Runkelstein.
In der Nacht, in welcher der Reisende noch gegen die Höhe des Brenner hinaneilt, gemahnt ihn nichts an die wilden Berge, als das Rauschen der Wasser in der Tiefe. Bald erglänzen im Frührot die Gletscher von Pflersch und Brixen, die er im schwarz-blauen Tauduft des erwachenden Morgens erblickt. Die ersten Kastanien, das blendende Mauerwerk der Kapellen und die Rebenreihen stehen im Frühstrahl da und ahnungsvoll dringt sein Blick ostwärts in die noch halbbeschatteten Schluchten, die zu den Wundern der Dolomiten führen.
Runkelstein bei Bozen
Die silbernfarbige Mandel und der endlose Weingarten von Bozen bereiten ihn auf Wälschland vor, weiter unten ragen den Wolken an Farbe ähnliche Roën und andere Kalkberge des westlichen Flußufers schon über jene Felder auf, die Gärten, und über jene Gärten, die Felder sind. Gelbrot glänzen dort die Früchte der Pfirsichbäume und die Trauben hängen an den Wölbungen der Bogengänge, wie die Stalaktiten von der Decke einer Grotte.
Und kommt der Abend, so verspürt er kaum eine Abkühlung der schwer lastenden Wärme. Nur manchmal regt sich ein Luftzug aus einem der höheren Seitentäler heraus. Vielleicht hört er dann andächtige Gesänge, mit welchen die Menschen, des heißen Tages müde, vor irgend ein Bild der heiligen Jungfrau am Mauerwerk der Gärten hinausziehen, und sich vor ihm, das von einer Ampel der Nische erhellt ist, niederknien.
Dann aber kommt die Sommernacht, die wie Blei auf Brust und Gliedern liegt und aus welcher er umsonst sich wieder hinaussehnt in die kühlen Gründe des Nordens, von denen ihn der Dampfwagen so unglaublich schnell daher geführt hat, daß es ihm ein Traum scheinen möchte, wenn das Summen der geflügelten Peiniger und die unbewegliche Luft nicht wäre, in der er sich wie in eine erhitzte Gruft eingebettet vorkommt.
Hier oben am Eisack erhebt sich Schloß Velthurns mit schönem Getäfel und wohl erhaltenem Gemäuer, ferner Garnstein in der wilden Schlucht des Thinnerbaches, das erbaut war, um die Straße zwischen Velthurns und dem Ritten zu schützen, - vor Allem aber die „Akropolis" von Klausen, das untergegangene Castell Seben, auf dessen Trümmern heute das berühmte Nonnenkloster steht.

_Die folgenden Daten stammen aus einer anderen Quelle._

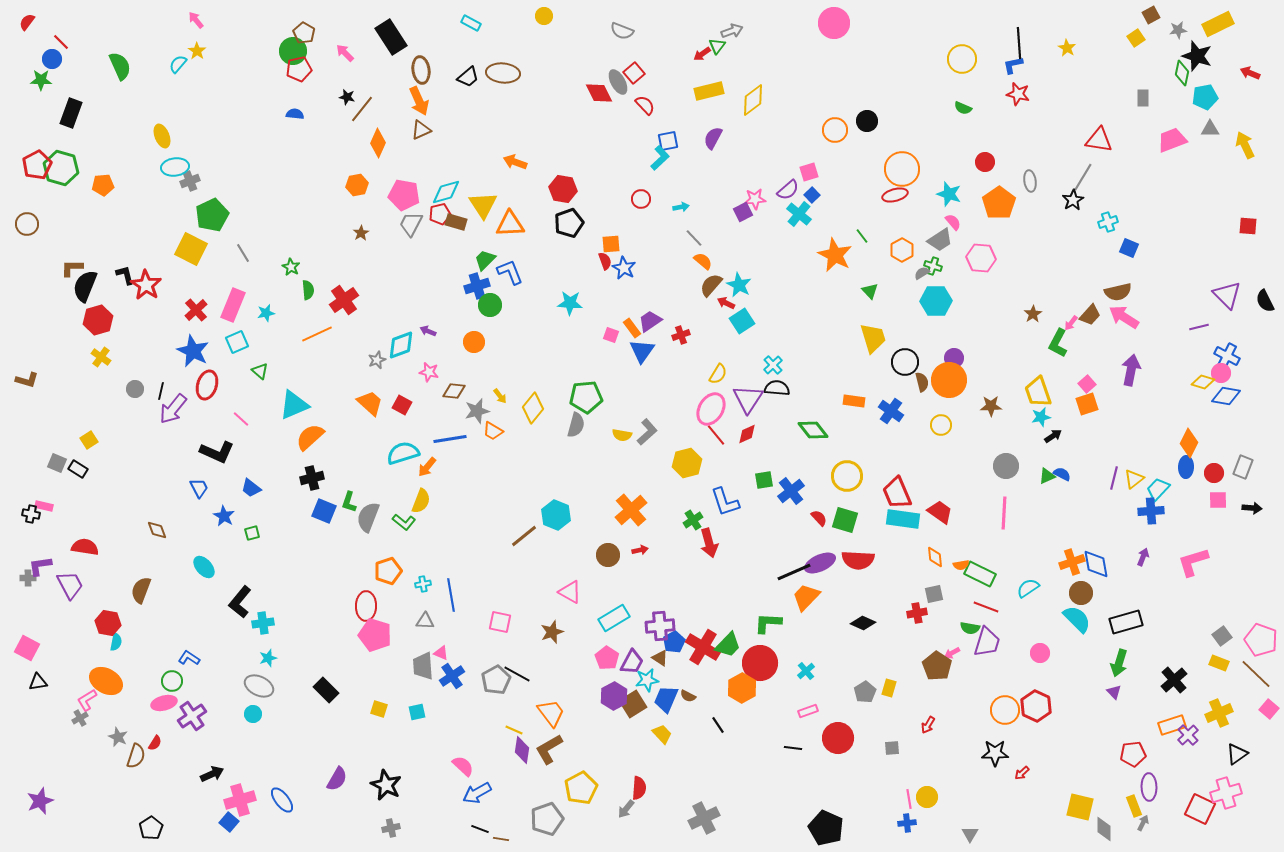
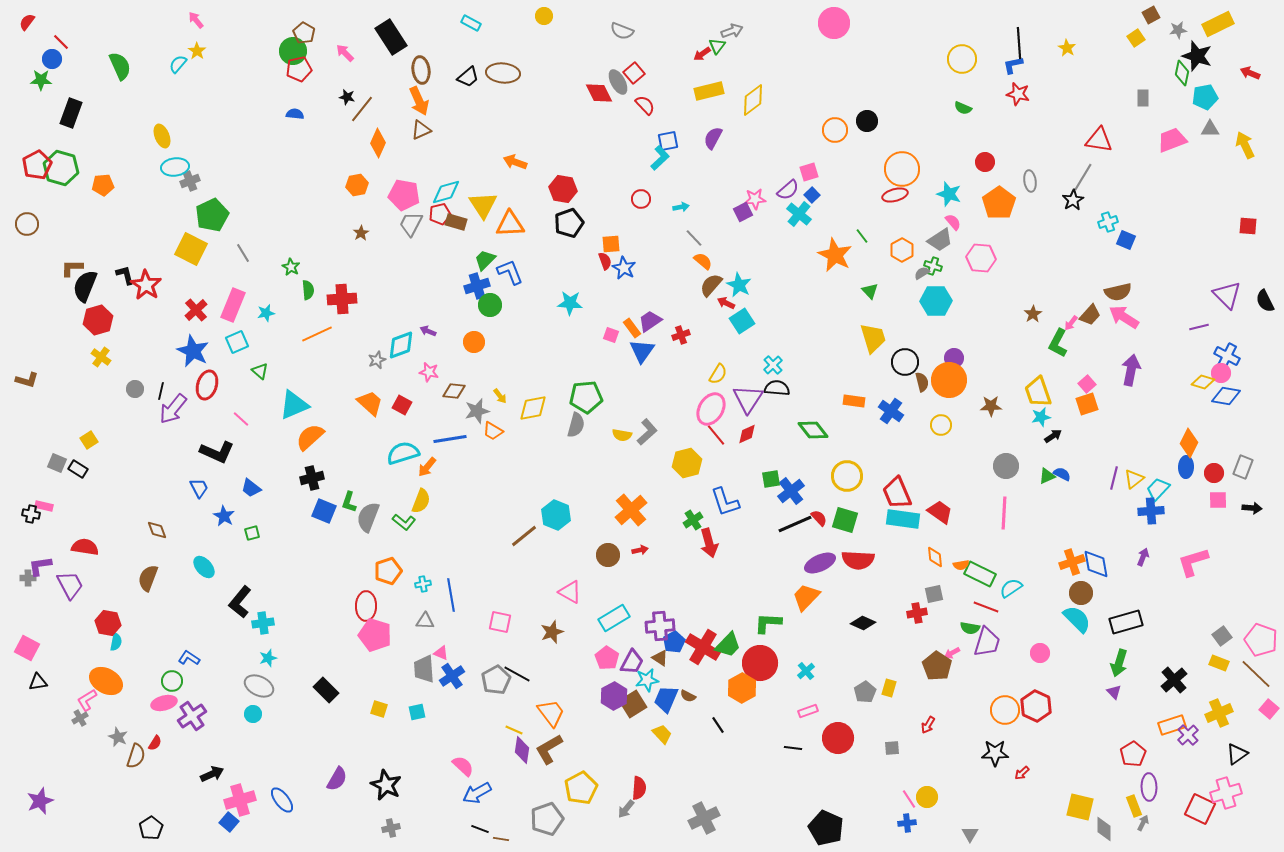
blue square at (1129, 248): moved 3 px left, 8 px up
red cross at (344, 300): moved 2 px left, 1 px up; rotated 32 degrees clockwise
yellow diamond at (533, 408): rotated 40 degrees clockwise
green square at (764, 480): moved 7 px right, 1 px up
black line at (794, 572): moved 1 px right, 48 px up
cyan semicircle at (1028, 588): moved 17 px left
brown semicircle at (141, 590): moved 7 px right, 12 px up
gray trapezoid at (423, 666): moved 1 px right, 3 px down
red pentagon at (1133, 754): rotated 25 degrees counterclockwise
pink line at (909, 799): rotated 24 degrees counterclockwise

Die Heimat der Minnesänger aber ist uns zugleich ein Anzeichen von der Nähe des warmen Etschlandes, in welchem der Wein den Sängern der zahlreichen Burgen ein begeisternder Genosse war. Es kommen nun die Burgen im heißen Bozener Becken und an den Geländen Merans, und nur ein Tagemarsch trennt das Castell des Wolkensteiners von dem des edlen Sängers Rubein, das von Zypressen beschattet wird. Da beginnt ein anderes Land. Wäre nicht die trennende Geschichte dazwischen getreten, so läge dort die deutsche Provence. So aber ist es mit allen Minnesängern und deutschen Burgen ein schier vergessener Winkel unseres Vaterlandes geblieben, bis - erst in unseren Tagen - der Dampfwagen wieder ein Band fester geschlungen hat, das nie mehr wieder so schlaff werden wird, als es die geistige Verbindung deutschen Wesens nördlich der Alpen und am Zusammenfluße des Eisack und der Etsch Jahrhunderte lang gewesen ist.
Runkelstein
Im Burghofe von Runkelstein
Runkelstein an der Talfer ist die durch Lied und dichterische Überlieferung gefeiertste Burg des Landes. Auf ihr dichtete Konrad der Vintler zu Anfang des fünfzehnten Jahrhunderts seine „Blumen der Tugend" und ihre Wände wurden zur selben Zeit mit den herrlichen Fresken geschmückt, welche Szenen aus Gottfrieds von Straßburg Tristan und Isolt [Isolde] darstellen. Diese Gemälde sind bis heute ein Wallfahrtsort begeisterter Kunstverständiger geblieben.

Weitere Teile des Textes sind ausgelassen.